### Aim of the exercise
Please copy every record below exactly, leaving out the pictures.

### Input material
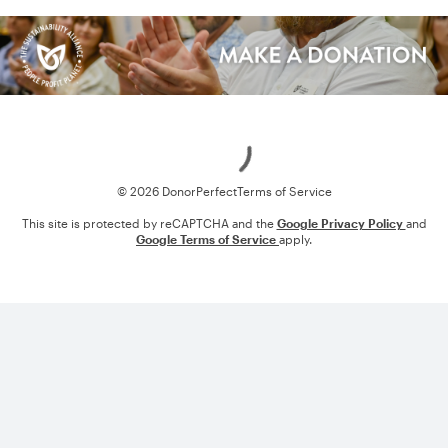
Loading
© 2026 DonorPerfect
Terms of Service
This site is protected by reCAPTCHA and the
Google Privacy Policy
and
Google Terms of Service
apply.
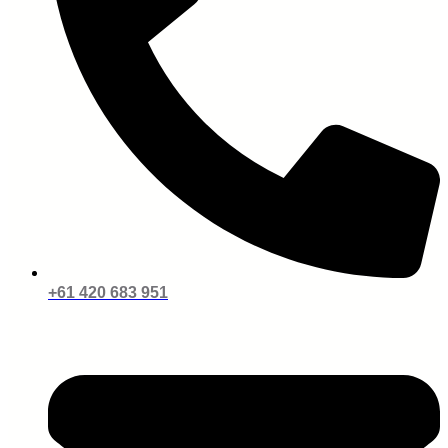
+61 420 683 951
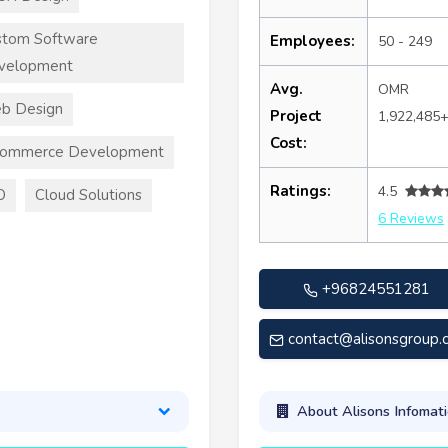
stom Software
Employees:
50 - 249
velopment
Avg.
OMR
b Design
Project
1,922,485
Cost:
commerce Development
Ratings:
4.5
O
Cloud Solutions
6 Reviews
+96824551281
contact@alisonsgroup
About Alisons Infomati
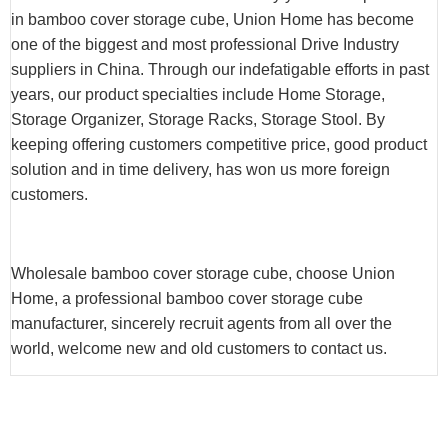
in bamboo cover storage cube, Union Home has become
one of the biggest and most professional Drive Industry
suppliers in China. Through our indefatigable efforts in past
years, our product specialties include Home Storage,
Storage Organizer, Storage Racks, Storage Stool. By
keeping offering customers competitive price, good product
solution and in time delivery, has won us more foreign
customers.
Wholesale bamboo cover storage cube, choose Union
Home, a professional bamboo cover storage cube
manufacturer, sincerely recruit agents from all over the
world, welcome new and old customers to contact us.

### Task solution
Loading
© 2026 DonorPerfect
Terms of Service
This site is protected by reCAPTCHA and the
Google Privacy Policy
and
Google Terms of Service
apply.
+61 420 683 951
stom Software
Employees:
50 - 249
velopment
Avg.
OMR
b Design
Project
1,922,485
Cost:
commerce Development
Ratings:
4.5
O
Cloud Solutions
6 Reviews
+96824551281
contact@alisonsgroup
About Alisons Infomati
in bamboo cover storage cube, Union Home has become
one of the biggest and most professional Drive Industry
suppliers in China. Through our indefatigable efforts in past
years, our product specialties include Home Storage,
Storage Organizer, Storage Racks, Storage Stool. By
keeping offering customers competitive price, good product
solution and in time delivery, has won us more foreign
customers.
Wholesale bamboo cover storage cube, choose Union
Home, a professional bamboo cover storage cube
manufacturer, sincerely recruit agents from all over the
world, welcome new and old customers to contact us.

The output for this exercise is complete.